Burkle’s ex-wife, Janet, said that in a court declaration as part of their divorce back in 2003, but it seems to apply to his perspective on business and sports as well.

Ron Burkle — with an estimated net worth of $2.6 billion — demands success.

He started as a stock boy in his father’s grocery stores in the 1960’s and 30 years later owned what was called a ‘California supermarket empire’.  His chains included Dominick’s, Alpha Bets, Ralphs, Food 4 Less and others.

So at the peak of his business career and in the midst of a raging bull market in 1999, Burkle did what any savvy businessman would do: he cashed out.

According to the San Francisco Chronicle, Burkle sold Dominick’s to Safeway for $1.2 billion. Then he unloaded the other chains to Kroger for $13 billion.  The US economy crashed hard as the tech bubble burst in the early 2000’s.  At the epicenter of the collapse was California and Silicon Valley.

But Burkle and his grocery investors had already locked in their returns and escaped nearly scratch-free.  In fact, Burkle had already put some of his cash to use, investing $20 million alongside Mario Lemieux to become majority owners of the Pittsburgh Penguins.

When it comes to grocery stores, the Pittsburgh Penguins, or anything Ron Burkle gets involved in, only one thing matters: return on investment.

He didn’t care that Ray Shero won NHL General Manager of the Year in 2013.  To Burkle, the phrase ‘General Manager Ray Shero‘ is no different than ‘Grocery Store Manager Jay Spero‘. Results are what matters. Loyalty be damned.

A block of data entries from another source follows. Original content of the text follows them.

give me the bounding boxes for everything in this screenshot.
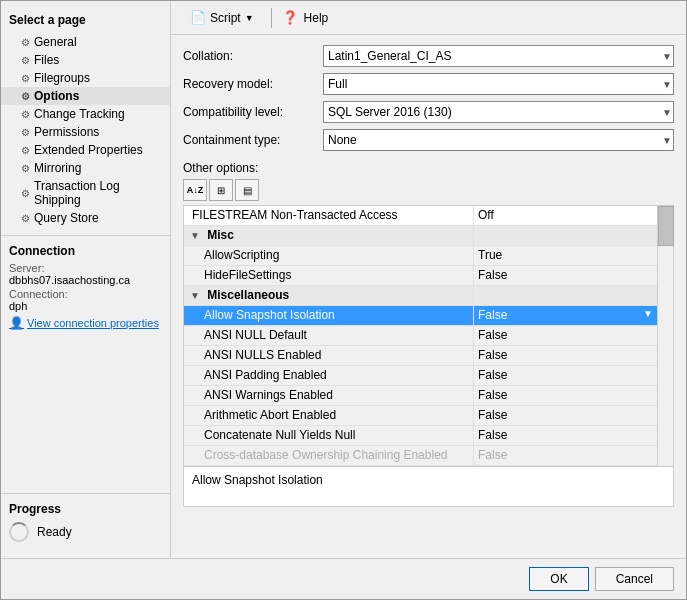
cross-db-value: False — [474, 446, 657, 465]
pages-button[interactable]: ▤ — [235, 179, 259, 201]
general-icon: ⚙ — [21, 37, 30, 48]
ansi-nulls-enabled-name: ANSI NULLS Enabled — [184, 346, 474, 365]
recovery-row: Recovery model: Full ▼ — [183, 73, 674, 95]
sidebar-title: Select a page — [1, 9, 170, 33]
prop-grid: FILESTREAM Non-Transacted Access Off ▼ M… — [184, 206, 657, 466]
recovery-control: Full ▼ — [323, 73, 674, 95]
arithmetic-abort-row[interactable]: Arithmetic Abort Enabled False — [184, 406, 657, 426]
script-button[interactable]: 📄 Script ▼ — [183, 7, 261, 28]
filestream-value: Off — [474, 206, 657, 225]
miscellaneous-section-header[interactable]: ▼ Miscellaneous — [184, 286, 657, 306]
connection-label: Connection: — [9, 288, 162, 300]
concat-null-name: Concatenate Null Yields Null — [184, 426, 474, 445]
scrollbar-thumb[interactable] — [658, 206, 674, 246]
prop-grid-container: FILESTREAM Non-Transacted Access Off ▼ M… — [183, 205, 674, 467]
sidebar-item-label: Permissions — [34, 125, 99, 139]
ansi-warnings-row[interactable]: ANSI Warnings Enabled False — [184, 386, 657, 406]
extended-props-icon: ⚙ — [21, 145, 30, 156]
collation-label: Collation: — [183, 49, 323, 63]
toolbar-separator — [271, 8, 272, 28]
pages-icon: ▤ — [243, 185, 252, 196]
scrollbar-track[interactable] — [657, 206, 673, 466]
recovery-label: Recovery model: — [183, 77, 323, 91]
connection-section: Connection Server: dbbhs07.isaachosting.… — [1, 235, 170, 338]
allow-snapshot-value: False ▼ — [474, 306, 657, 325]
collation-row: Collation: Latin1_General_CI_AS ▼ — [183, 45, 674, 67]
main-content: 📄 Script ▼ ❓ Help Collation: Latin1_Gene… — [171, 1, 686, 558]
misc-header-name: ▼ Misc — [184, 226, 474, 245]
concat-null-value: False — [474, 426, 657, 445]
sidebar-item-filegroups[interactable]: ⚙ Filegroups — [1, 69, 170, 87]
compat-label: Compatibility level: — [183, 105, 323, 119]
sidebar-item-change-tracking[interactable]: ⚙ Change Tracking — [1, 105, 170, 123]
sidebar-item-label: Files — [34, 53, 59, 67]
ansi-nulls-enabled-value: False — [474, 346, 657, 365]
filestream-name: FILESTREAM Non-Transacted Access — [184, 206, 474, 225]
filestream-row: FILESTREAM Non-Transacted Access Off — [184, 206, 657, 226]
sort-az-button[interactable]: A↓Z — [183, 179, 207, 201]
sidebar-item-label: Options — [34, 89, 79, 103]
cross-db-name: Cross-database Ownership Chaining Enable… — [184, 446, 474, 465]
change-tracking-icon: ⚙ — [21, 109, 30, 120]
sidebar-item-log-shipping[interactable]: ⚙ Transaction Log Shipping — [1, 177, 170, 209]
progress-title: Progress — [9, 502, 162, 516]
files-icon: ⚙ — [21, 55, 30, 66]
sidebar-item-permissions[interactable]: ⚙ Permissions — [1, 123, 170, 141]
progress-status: Ready — [37, 525, 72, 539]
sidebar-item-label: Transaction Log Shipping — [34, 179, 162, 207]
sidebar-item-label: Query Store — [34, 211, 99, 225]
form-area: Collation: Latin1_General_CI_AS ▼ Recove… — [171, 35, 686, 517]
options-toolbar: A↓Z ⊞ ▤ — [183, 179, 674, 201]
script-icon: 📄 — [190, 10, 206, 25]
sidebar-item-label: Mirroring — [34, 161, 81, 175]
ansi-warnings-name: ANSI Warnings Enabled — [184, 386, 474, 405]
contain-row: Containment type: None ▼ — [183, 129, 674, 151]
concat-null-row[interactable]: Concatenate Null Yields Null False — [184, 426, 657, 446]
view-connection-properties-link[interactable]: 👤 View connection properties — [9, 316, 162, 330]
sidebar-item-files[interactable]: ⚙ Files — [1, 51, 170, 69]
sidebar: Select a page ⚙ General ⚙ Files ⚙ Filegr… — [1, 1, 171, 558]
cancel-button[interactable]: Cancel — [595, 567, 674, 591]
sidebar-item-mirroring[interactable]: ⚙ Mirroring — [1, 159, 170, 177]
sidebar-item-options[interactable]: ⚙ Options — [1, 87, 170, 105]
contain-select[interactable]: None — [323, 129, 674, 151]
ok-button[interactable]: OK — [529, 567, 588, 591]
compat-select[interactable]: SQL Server 2016 (130) — [323, 101, 674, 123]
sort-az-icon: A↓Z — [187, 185, 204, 195]
ansi-null-default-row[interactable]: ANSI NULL Default False — [184, 326, 657, 346]
allow-snapshot-row[interactable]: Allow Snapshot Isolation False ▼ — [184, 306, 657, 326]
contain-label: Containment type: — [183, 133, 323, 147]
allow-scripting-row: AllowScripting True — [184, 246, 657, 266]
categorized-button[interactable]: ⊞ — [209, 179, 233, 201]
sidebar-item-label: General — [34, 35, 77, 49]
collation-control: Latin1_General_CI_AS ▼ — [323, 45, 674, 67]
ansi-nulls-enabled-row[interactable]: ANSI NULLS Enabled False — [184, 346, 657, 366]
hide-file-settings-row: HideFileSettings False — [184, 266, 657, 286]
sidebar-item-general[interactable]: ⚙ General — [1, 33, 170, 51]
help-icon: ❓ — [282, 10, 298, 25]
mirroring-icon: ⚙ — [21, 163, 30, 174]
sidebar-item-query-store[interactable]: ⚙ Query Store — [1, 209, 170, 227]
dialog-footer: OK Cancel — [1, 558, 686, 599]
connection-title: Connection — [9, 244, 162, 258]
sidebar-item-label: Extended Properties — [34, 143, 143, 157]
ansi-null-default-name: ANSI NULL Default — [184, 326, 474, 345]
misc-expand-icon: ▼ — [190, 230, 200, 241]
dialog: Select a page ⚙ General ⚙ Files ⚙ Filegr… — [0, 0, 687, 600]
hide-file-settings-name: HideFileSettings — [184, 266, 474, 285]
ansi-padding-row[interactable]: ANSI Padding Enabled False — [184, 366, 657, 386]
filegroups-icon: ⚙ — [21, 73, 30, 84]
compat-control: SQL Server 2016 (130) ▼ — [323, 101, 674, 123]
connection-value: dph — [9, 300, 162, 312]
query-store-icon: ⚙ — [21, 213, 30, 224]
sidebar-item-label: Change Tracking — [34, 107, 125, 121]
recovery-select[interactable]: Full — [323, 73, 674, 95]
misc-section-header[interactable]: ▼ Misc — [184, 226, 657, 246]
arithmetic-abort-value: False — [474, 406, 657, 425]
ansi-warnings-value: False — [474, 386, 657, 405]
user-icon: 👤 — [9, 316, 24, 330]
collation-select[interactable]: Latin1_General_CI_AS — [323, 45, 674, 67]
options-icon: ⚙ — [21, 91, 30, 102]
sidebar-item-extended-properties[interactable]: ⚙ Extended Properties — [1, 141, 170, 159]
miscellaneous-expand-icon: ▼ — [190, 290, 200, 301]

Jay Spero, Grocery Store Manager, would be judged on profitability and inventory turnover. Ray Shero was judged on wins and Stanley Cups.  All Burkle knows is that GM of the Year Shero and the Penguins didn’t win the Stanley Cup in 2014 — or in any of the four seasons prior to that.

Burkle knows Stanley Cups lead to ticket sales, sponsorships, and corporate dollars.  Stanley Cups lead to return on investment.

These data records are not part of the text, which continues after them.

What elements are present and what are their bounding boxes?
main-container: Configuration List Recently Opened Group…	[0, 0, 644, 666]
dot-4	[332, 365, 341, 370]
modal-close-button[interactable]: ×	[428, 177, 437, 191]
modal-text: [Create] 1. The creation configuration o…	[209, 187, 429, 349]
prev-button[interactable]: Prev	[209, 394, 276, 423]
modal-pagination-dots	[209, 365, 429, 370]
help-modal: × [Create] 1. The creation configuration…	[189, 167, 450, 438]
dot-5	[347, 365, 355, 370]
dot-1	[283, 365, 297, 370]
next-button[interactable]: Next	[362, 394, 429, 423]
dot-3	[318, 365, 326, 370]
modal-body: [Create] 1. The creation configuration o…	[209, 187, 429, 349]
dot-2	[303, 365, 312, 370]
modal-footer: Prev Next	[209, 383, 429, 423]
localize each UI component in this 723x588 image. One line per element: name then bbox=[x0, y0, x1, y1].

Unlike Lemieux, loyalty is only important to Burkle if it leads to a desired result.  Burkle seems like a ruthless and emotional risk-taker, but calling him reckless probably wouldn’t be fair.  Online profiles portray him as everything from selfless humanitarian to sleazy billionaire, but one thing is for certain: when it comes to business, Burkle knows what he’s doing.

Burkle once explained his acquisition strategy to Bloomberg Business Week:

“We always try to buy companies that are doing OK but that have some issues. We buy at a price that if they just muddle through, we don’t go broke. And if they do better, we make a lot. Since I was 13, I’ve been buying things because they are ridiculously cheap.”

The Penguins were ridiculously cheap and fraught with risk when Burkle and Lemieux purchased the team for $107 million in 1999.

That gamble has paid off handsomely.